My daughter, Rose, was 10 weeks old when she first asked to use the toilet. I had taken her to the park in her pushchair for an autumnal walk with my husband. Suddenly Rose shouted “A!” and started jiggling about, squirming frantically as if she had a sore behind. We rushed home and dashed to the bathroom. To my surprise her nappy was dry. I lifted her up and, cuddling her with her back to me, supporting her legs on one arm, I held her bottom over the loo. A huge wee gushed out. She raised her little head and grinned at me. “A!” she said again. From then on, that was her signal that she needed to wee. At 16 weeks she added the word “poo” to her vocabulary.
It’s still hard to believe it now. We had read about elimination communication or “infant potty training”, tried it, and we were amazed to find how well it worked for us.
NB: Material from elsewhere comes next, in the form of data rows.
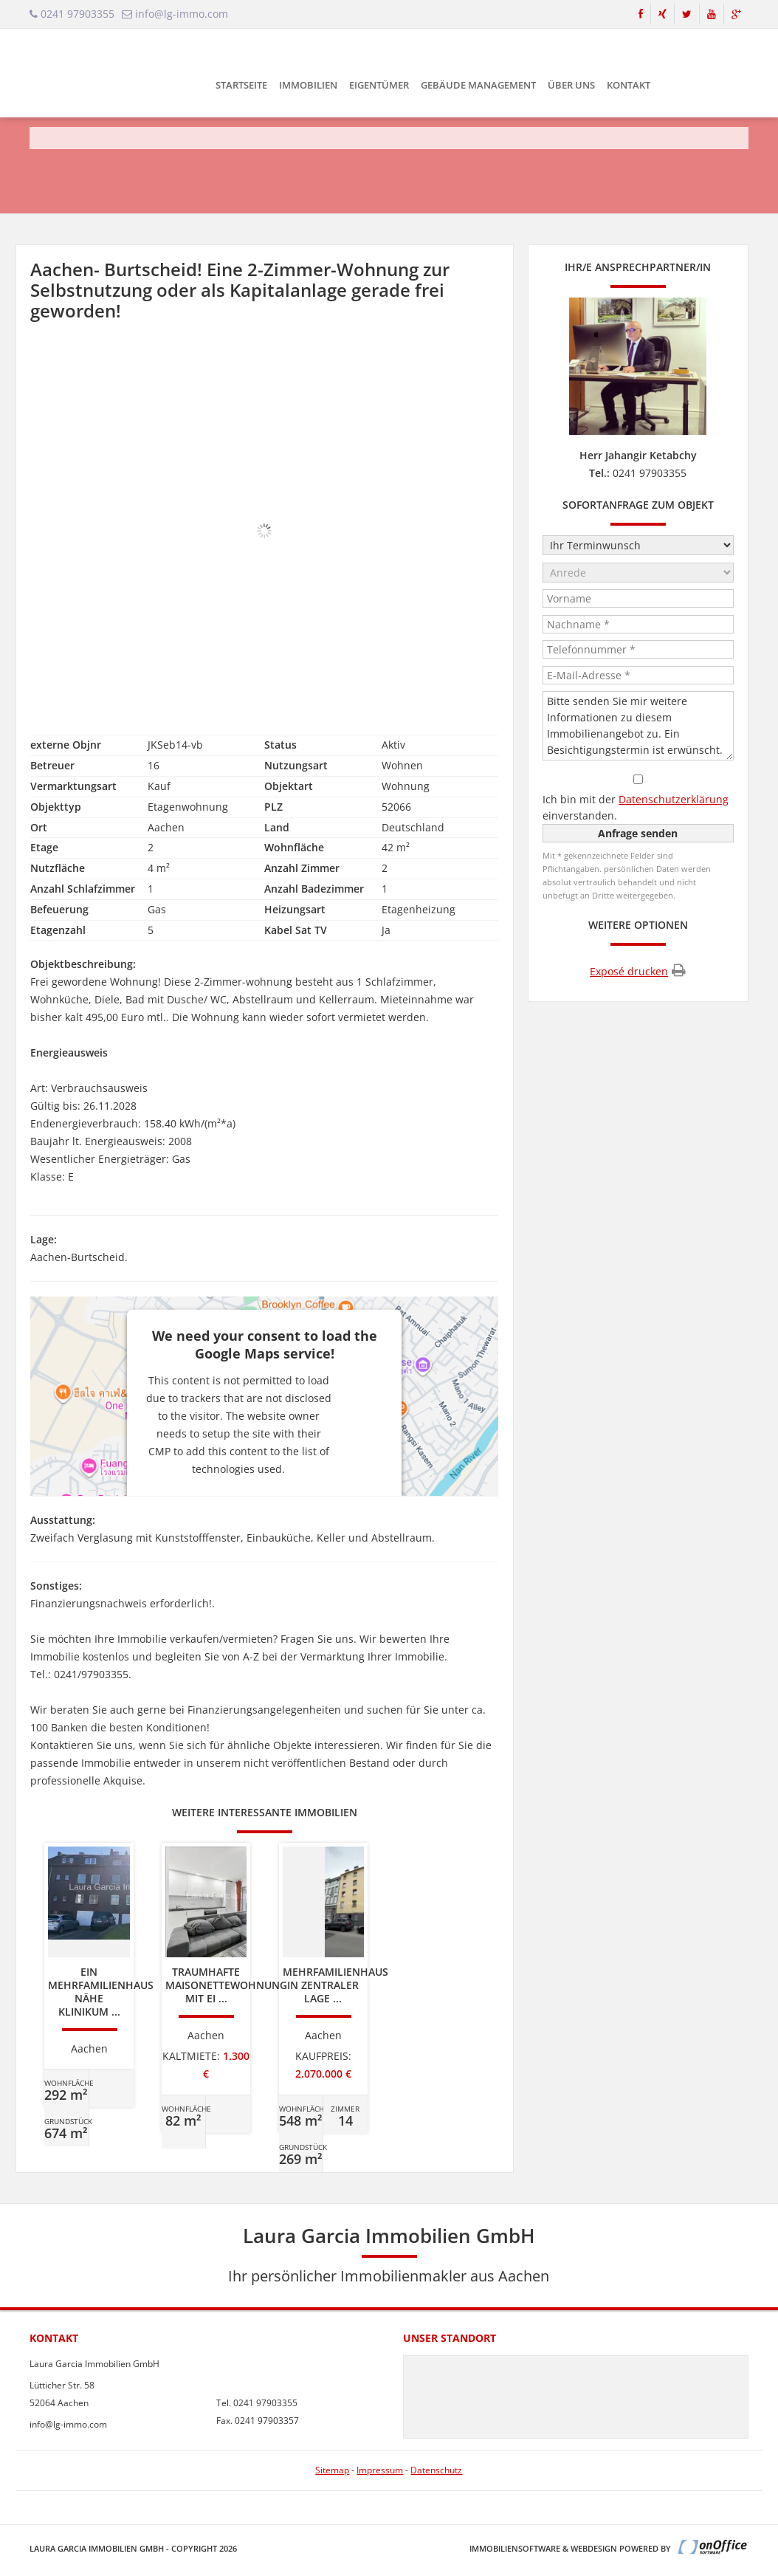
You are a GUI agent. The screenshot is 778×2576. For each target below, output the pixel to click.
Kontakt (628, 85)
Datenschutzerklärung (674, 799)
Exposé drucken (638, 970)
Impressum (380, 2470)
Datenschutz (436, 2470)
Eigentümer (379, 85)
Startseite (241, 85)
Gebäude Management (478, 85)
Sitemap (332, 2470)
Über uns (571, 85)
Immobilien (308, 85)
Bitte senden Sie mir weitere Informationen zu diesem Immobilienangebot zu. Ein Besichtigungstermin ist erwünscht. (638, 725)
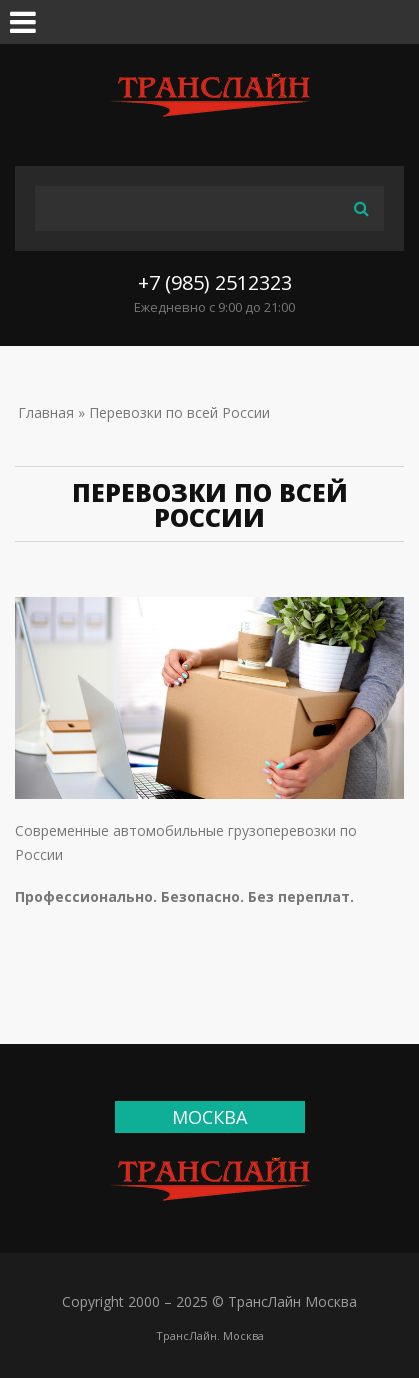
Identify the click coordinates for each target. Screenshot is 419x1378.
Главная (46, 412)
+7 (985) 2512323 (215, 282)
We were certain that the method would reduce the environmental impacts of our baby’s toileting. We had very many clean dry days and were able to give up daytime nappies altogether when Rose was 19 months old. But until then we did need some kind of nappy for the times when either Rose or I was distracted or asleep, or just too slow. We tried several types of cloth nappies but had show-stopping problems with all of them, so we used disposables. It was not until after Rose was out of nappies that we found out we changed her much more often than most parents. Instead of waiting until the nappy was heavy, we changed it whenever it was wet. In total that meant that we used as many disposable nappies as the average baby, compressed into a shorter time.
Since then, we have found some cloth nappies that probably would have been suitable. If we had been using them, the extra wet nappy changes would not have had a significant additional impact. For us, elimination communication certainly did drastically reduce the number of dirty nappies – a benefit both for us and the environment. What I’m intrigued to know now is: how many babies would it work for?